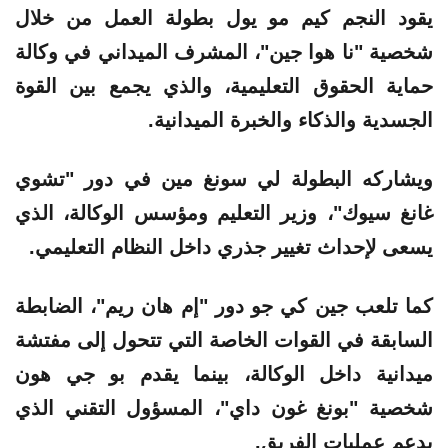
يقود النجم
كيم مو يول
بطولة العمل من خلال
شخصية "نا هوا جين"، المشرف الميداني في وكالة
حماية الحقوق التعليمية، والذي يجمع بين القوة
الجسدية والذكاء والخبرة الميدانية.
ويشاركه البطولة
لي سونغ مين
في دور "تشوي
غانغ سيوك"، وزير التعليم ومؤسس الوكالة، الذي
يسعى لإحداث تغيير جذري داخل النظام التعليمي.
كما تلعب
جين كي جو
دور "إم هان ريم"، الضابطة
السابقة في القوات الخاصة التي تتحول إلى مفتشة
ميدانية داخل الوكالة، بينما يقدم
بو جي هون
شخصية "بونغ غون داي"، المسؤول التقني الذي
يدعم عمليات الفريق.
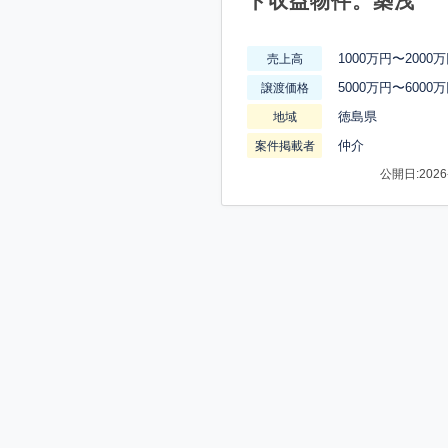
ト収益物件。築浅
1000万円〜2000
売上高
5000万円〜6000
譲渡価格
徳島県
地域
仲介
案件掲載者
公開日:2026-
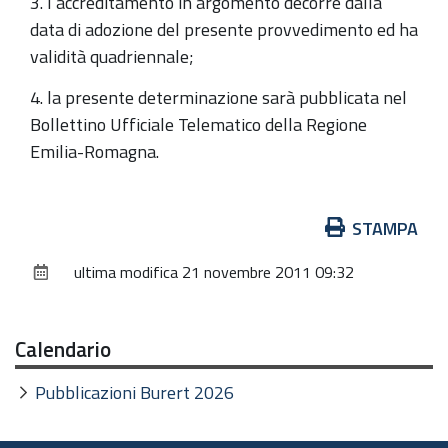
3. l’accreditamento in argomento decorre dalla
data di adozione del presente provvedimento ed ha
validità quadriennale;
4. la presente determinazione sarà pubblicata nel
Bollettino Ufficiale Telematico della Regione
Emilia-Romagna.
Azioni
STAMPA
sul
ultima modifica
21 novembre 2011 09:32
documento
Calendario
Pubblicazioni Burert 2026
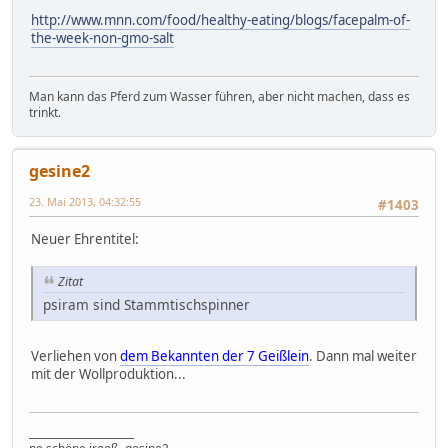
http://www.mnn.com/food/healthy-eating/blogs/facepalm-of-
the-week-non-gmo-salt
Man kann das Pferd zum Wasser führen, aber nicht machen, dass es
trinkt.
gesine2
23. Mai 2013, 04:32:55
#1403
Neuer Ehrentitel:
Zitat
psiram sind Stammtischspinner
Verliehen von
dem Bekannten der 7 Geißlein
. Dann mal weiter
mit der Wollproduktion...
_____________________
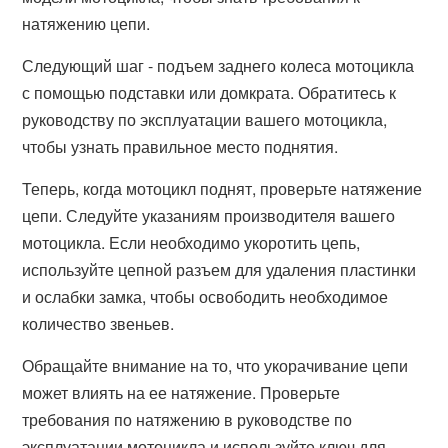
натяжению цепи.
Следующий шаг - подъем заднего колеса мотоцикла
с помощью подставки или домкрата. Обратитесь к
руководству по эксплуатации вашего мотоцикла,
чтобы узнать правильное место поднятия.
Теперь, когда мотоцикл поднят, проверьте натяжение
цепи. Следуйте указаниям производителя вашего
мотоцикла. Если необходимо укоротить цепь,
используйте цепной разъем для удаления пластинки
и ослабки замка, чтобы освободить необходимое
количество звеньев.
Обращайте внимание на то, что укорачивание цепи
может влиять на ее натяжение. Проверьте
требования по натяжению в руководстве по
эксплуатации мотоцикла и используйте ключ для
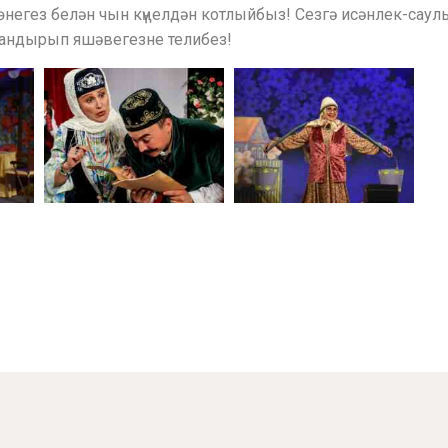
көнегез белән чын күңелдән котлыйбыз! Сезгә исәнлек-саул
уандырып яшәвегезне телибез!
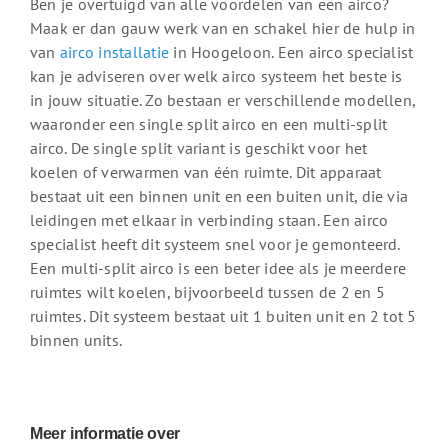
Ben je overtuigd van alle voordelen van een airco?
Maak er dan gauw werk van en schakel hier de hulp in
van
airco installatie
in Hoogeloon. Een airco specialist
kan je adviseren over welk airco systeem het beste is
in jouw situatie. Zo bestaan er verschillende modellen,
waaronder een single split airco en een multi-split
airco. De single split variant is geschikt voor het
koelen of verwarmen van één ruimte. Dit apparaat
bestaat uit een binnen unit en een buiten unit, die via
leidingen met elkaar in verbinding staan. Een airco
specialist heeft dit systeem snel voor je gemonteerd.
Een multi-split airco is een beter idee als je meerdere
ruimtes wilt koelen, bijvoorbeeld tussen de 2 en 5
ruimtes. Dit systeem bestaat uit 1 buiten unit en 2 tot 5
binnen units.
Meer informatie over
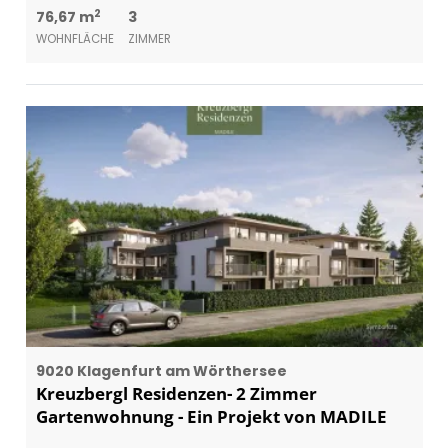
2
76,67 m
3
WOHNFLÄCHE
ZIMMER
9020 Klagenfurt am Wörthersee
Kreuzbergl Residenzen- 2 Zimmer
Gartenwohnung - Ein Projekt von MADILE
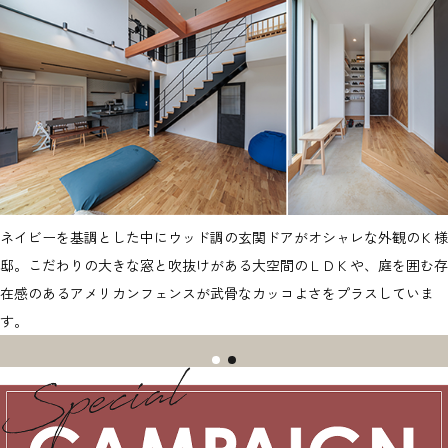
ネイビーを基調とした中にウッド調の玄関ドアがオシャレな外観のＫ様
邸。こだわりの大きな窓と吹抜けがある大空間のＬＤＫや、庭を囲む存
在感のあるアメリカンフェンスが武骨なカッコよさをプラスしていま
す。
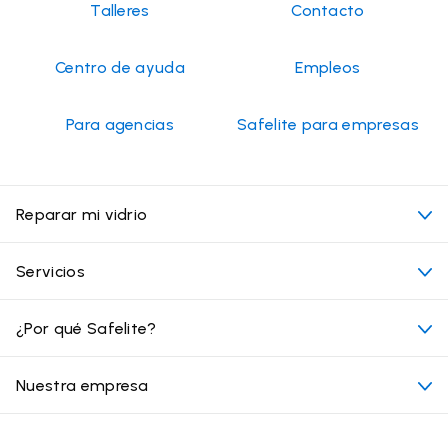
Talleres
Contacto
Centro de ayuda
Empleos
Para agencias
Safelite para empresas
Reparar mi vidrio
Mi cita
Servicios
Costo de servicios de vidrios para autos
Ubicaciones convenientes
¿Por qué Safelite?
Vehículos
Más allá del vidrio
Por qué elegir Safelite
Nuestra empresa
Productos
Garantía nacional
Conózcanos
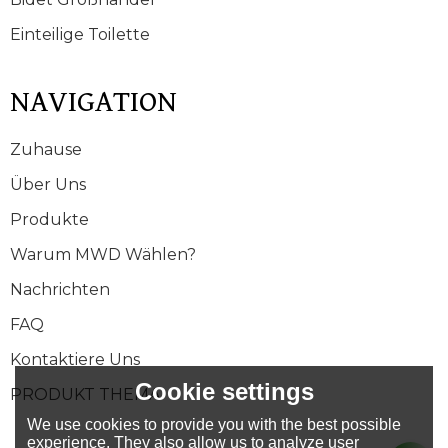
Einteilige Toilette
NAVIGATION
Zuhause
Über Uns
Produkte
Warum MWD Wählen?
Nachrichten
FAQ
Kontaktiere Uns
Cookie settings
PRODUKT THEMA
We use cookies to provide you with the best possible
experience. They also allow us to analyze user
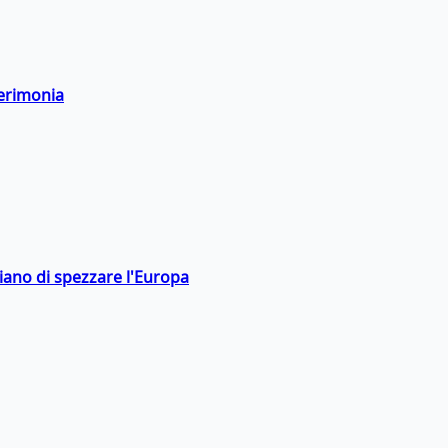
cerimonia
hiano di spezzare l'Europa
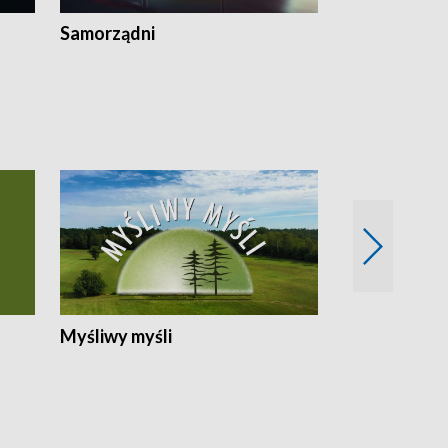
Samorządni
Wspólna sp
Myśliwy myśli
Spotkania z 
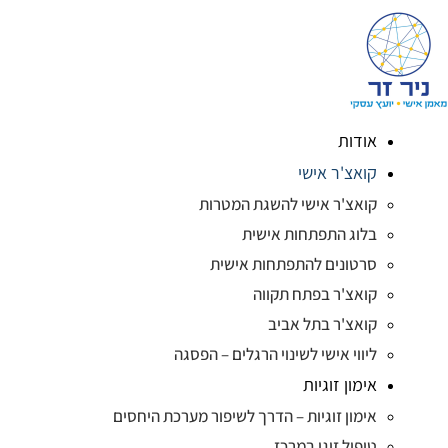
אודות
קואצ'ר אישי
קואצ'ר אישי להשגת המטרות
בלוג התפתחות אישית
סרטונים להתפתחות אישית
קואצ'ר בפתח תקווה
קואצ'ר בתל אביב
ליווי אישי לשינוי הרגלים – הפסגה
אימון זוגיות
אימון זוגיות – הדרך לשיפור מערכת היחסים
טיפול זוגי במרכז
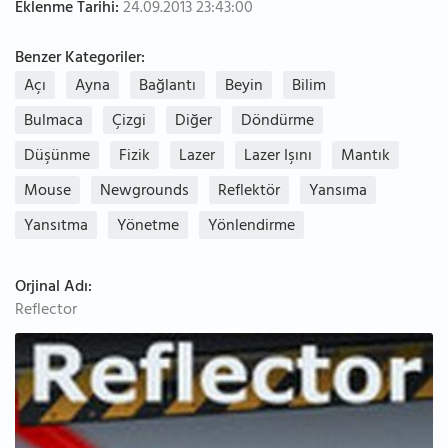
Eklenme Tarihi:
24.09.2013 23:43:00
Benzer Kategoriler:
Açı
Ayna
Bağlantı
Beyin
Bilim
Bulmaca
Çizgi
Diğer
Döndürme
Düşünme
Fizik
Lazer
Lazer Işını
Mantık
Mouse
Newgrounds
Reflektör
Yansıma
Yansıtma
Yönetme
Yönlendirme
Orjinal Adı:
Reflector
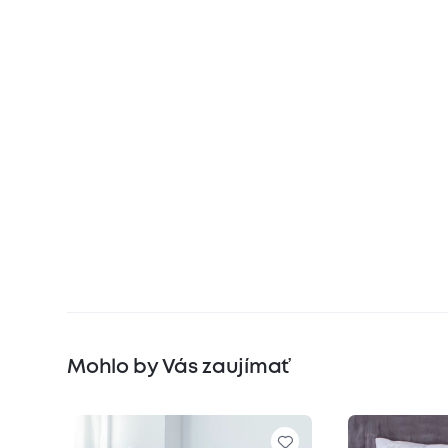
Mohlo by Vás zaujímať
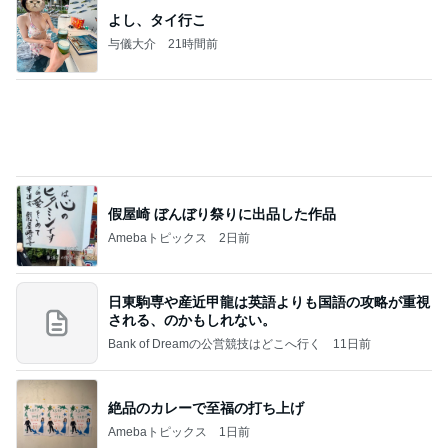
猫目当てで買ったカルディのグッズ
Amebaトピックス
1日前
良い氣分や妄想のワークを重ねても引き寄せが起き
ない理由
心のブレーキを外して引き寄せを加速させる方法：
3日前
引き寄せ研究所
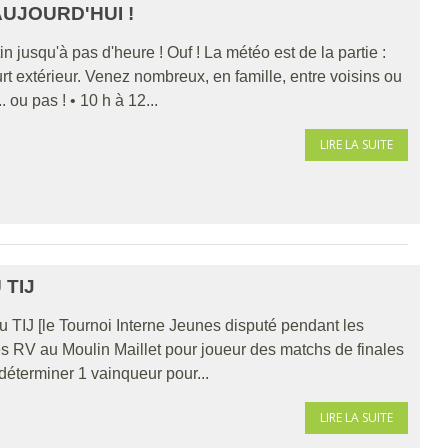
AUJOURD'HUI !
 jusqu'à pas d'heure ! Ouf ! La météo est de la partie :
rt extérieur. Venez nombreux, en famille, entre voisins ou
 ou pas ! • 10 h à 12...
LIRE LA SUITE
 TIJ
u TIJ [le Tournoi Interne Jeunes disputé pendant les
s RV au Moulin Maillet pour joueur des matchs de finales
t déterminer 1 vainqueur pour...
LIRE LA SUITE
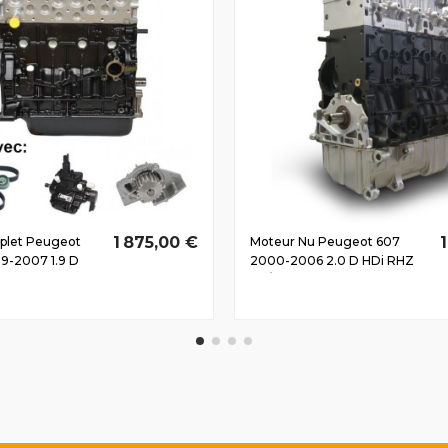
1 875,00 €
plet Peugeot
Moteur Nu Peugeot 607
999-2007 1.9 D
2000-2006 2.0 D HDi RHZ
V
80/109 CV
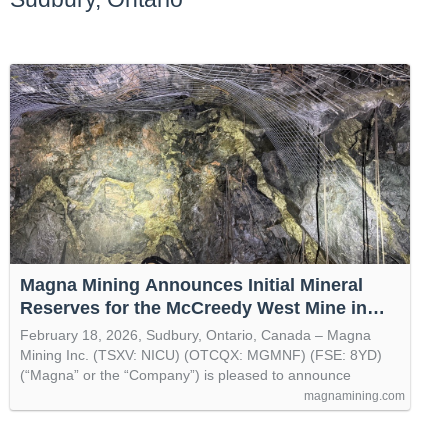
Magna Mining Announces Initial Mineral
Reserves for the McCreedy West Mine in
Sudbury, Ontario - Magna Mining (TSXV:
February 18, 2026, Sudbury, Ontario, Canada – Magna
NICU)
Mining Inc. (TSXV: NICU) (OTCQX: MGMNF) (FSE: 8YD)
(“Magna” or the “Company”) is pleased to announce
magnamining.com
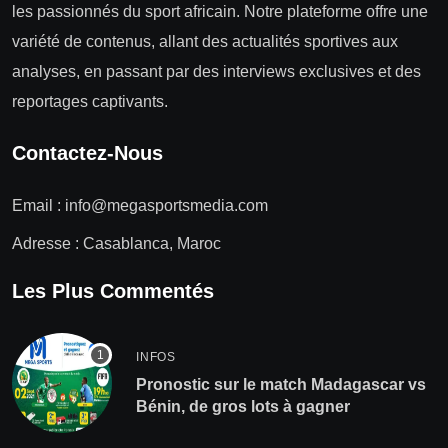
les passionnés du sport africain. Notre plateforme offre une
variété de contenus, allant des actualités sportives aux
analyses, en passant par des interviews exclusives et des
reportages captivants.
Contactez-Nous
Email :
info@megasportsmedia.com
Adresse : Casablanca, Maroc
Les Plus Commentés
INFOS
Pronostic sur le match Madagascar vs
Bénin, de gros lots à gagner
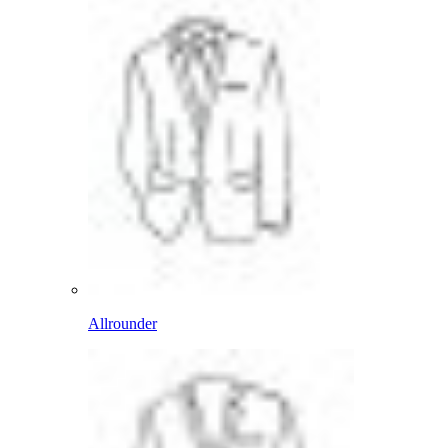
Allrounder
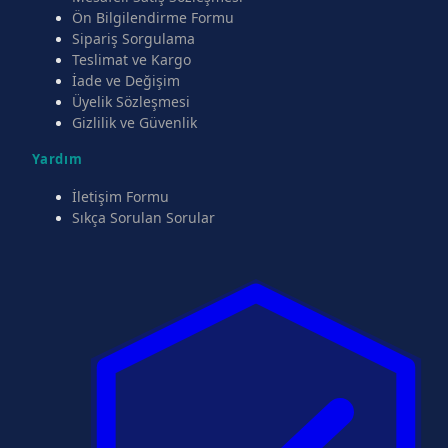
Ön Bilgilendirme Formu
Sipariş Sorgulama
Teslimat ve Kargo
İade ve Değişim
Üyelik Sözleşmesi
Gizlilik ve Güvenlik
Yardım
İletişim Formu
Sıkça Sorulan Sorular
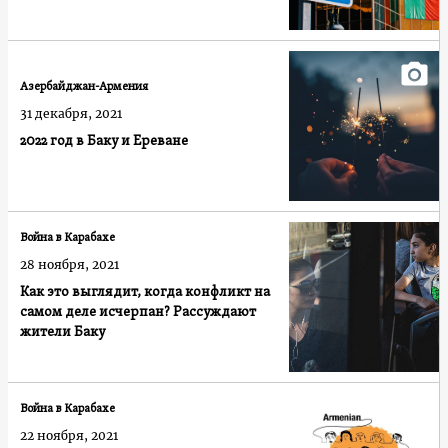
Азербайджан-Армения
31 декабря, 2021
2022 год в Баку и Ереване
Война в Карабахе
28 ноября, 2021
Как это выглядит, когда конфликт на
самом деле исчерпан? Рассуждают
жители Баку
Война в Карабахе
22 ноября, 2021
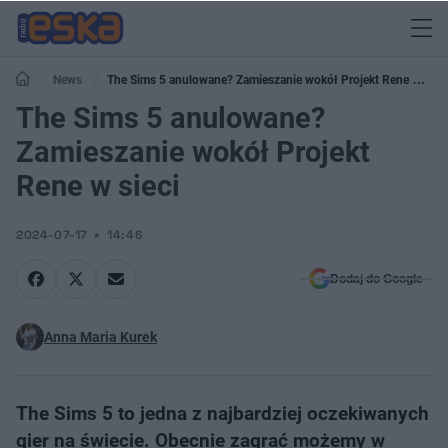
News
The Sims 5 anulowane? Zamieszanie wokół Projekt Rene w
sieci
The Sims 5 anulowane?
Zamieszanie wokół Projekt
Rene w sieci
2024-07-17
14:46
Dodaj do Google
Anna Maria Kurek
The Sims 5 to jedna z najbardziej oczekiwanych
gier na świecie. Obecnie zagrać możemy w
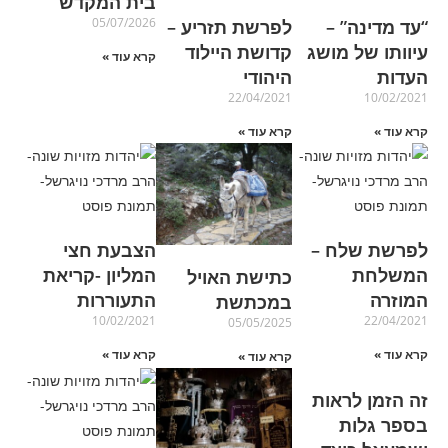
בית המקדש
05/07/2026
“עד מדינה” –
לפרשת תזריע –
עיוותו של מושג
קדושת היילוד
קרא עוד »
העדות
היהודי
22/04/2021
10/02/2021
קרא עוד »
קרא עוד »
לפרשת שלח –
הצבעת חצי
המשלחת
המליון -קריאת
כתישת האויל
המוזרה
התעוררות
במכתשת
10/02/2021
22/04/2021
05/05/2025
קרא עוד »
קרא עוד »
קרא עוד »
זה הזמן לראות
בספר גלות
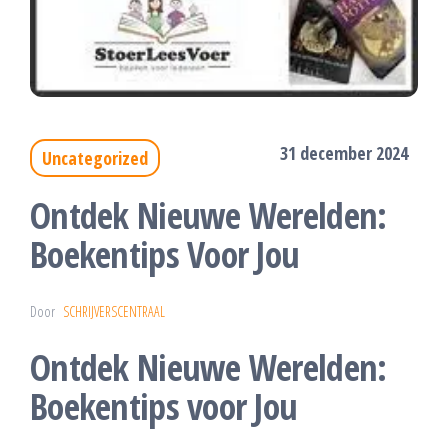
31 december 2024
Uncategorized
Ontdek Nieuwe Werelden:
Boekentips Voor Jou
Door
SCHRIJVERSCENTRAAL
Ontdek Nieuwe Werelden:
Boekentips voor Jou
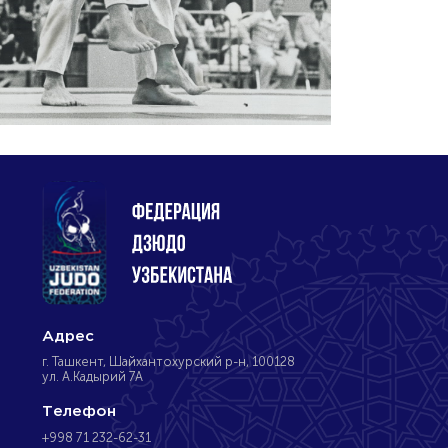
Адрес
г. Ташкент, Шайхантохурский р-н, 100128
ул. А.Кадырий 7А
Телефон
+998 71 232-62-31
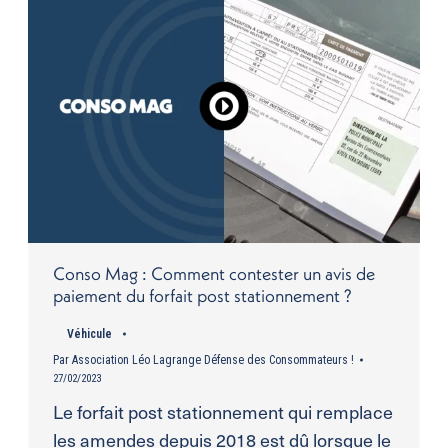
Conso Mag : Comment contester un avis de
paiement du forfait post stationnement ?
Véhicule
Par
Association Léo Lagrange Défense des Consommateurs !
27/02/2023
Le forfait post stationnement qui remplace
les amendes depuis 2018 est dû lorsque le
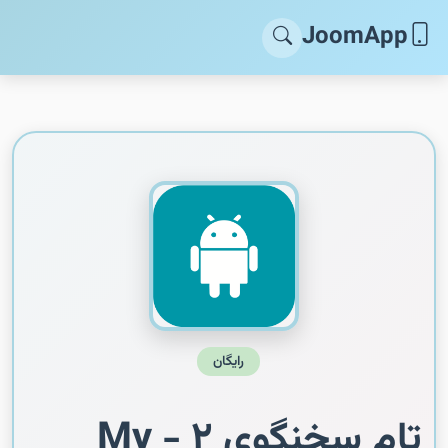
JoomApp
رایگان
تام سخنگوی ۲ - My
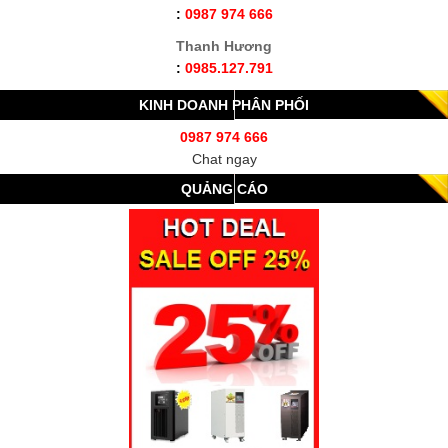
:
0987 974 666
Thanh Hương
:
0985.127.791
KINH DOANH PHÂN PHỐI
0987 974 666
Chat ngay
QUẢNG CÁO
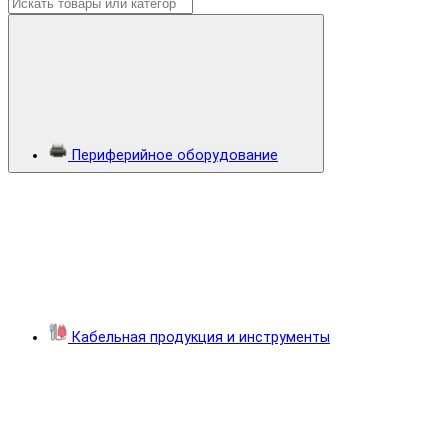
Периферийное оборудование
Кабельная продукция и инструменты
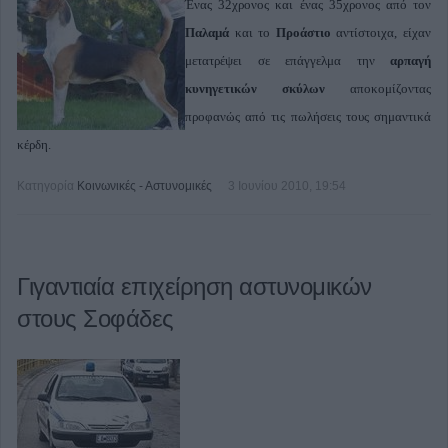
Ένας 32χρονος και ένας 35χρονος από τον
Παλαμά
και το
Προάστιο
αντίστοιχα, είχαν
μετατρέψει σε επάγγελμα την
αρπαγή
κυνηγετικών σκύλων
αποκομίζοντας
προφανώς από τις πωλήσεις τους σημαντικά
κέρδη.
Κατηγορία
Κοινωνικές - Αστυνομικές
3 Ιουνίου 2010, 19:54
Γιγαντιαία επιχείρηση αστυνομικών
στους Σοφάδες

————

◆ **About this exercise**
Exactly the lines from the one with "עיוותו של מושג" through the end of the records are to be repeated, both ends included, and pictures are to be omitted.

◆ **Written reply**
עיוותו של מושג
קדושת היילוד
קרא עוד »
העדות
היהודי
22/04/2021
10/02/2021
קרא עוד »
קרא עוד »
לפרשת שלח –
הצבעת חצי
המשלחת
המליון -קריאת
כתישת האויל
המוזרה
התעוררות
במכתשת
10/02/2021
22/04/2021
05/05/2025
קרא עוד »
קרא עוד »
קרא עוד »
זה הזמן לראות
בספר גלות
31 december 2024
Uncategorized
Ontdek Nieuwe Werelden:
Boekentips Voor Jou
Door
SCHRIJVERSCENTRAAL
Ontdek Nieuwe Werelden:
Boekentips voor Jou
Адрес
г. Ташкент, Шайхантохурский р-н, 100128
ул. А.Кадырий 7А
Телефон
+998 71 232-62-31
Conso Mag : Comment contester un avis de
paiement du forfait post stationnement ?
Véhicule
Par
Association Léo Lagrange Défense des Consommateurs !
27/02/2023
Le forfait post stationnement qui remplace
les amendes depuis 2018 est dû lorsque le
JoomApp
رایگان
تام سخنگوی ۲ - My
:
0987 974 666
Thanh Hương
:
0985.127.791
KINH DOANH PHÂN PHỐI
0987 974 666
Chat ngay
QUẢNG CÁO
Периферийное оборудование
Кабельная продукция и инструменты
Ένας 32χρονος και ένας 35χρονος από τον
Παλαμά
και το
Προάστιο
αντίστοιχα, είχαν
μετατρέψει σε επάγγελμα την
αρπαγή
κυνηγετικών σκύλων
αποκομίζοντας
προφανώς από τις πωλήσεις τους σημαντικά
κέρδη.
Κατηγορία
Κοινωνικές - Αστυνομικές
3 Ιουνίου 2010, 19:54
Γιγαντιαία επιχείρηση αστυνομικών
στους Σοφάδες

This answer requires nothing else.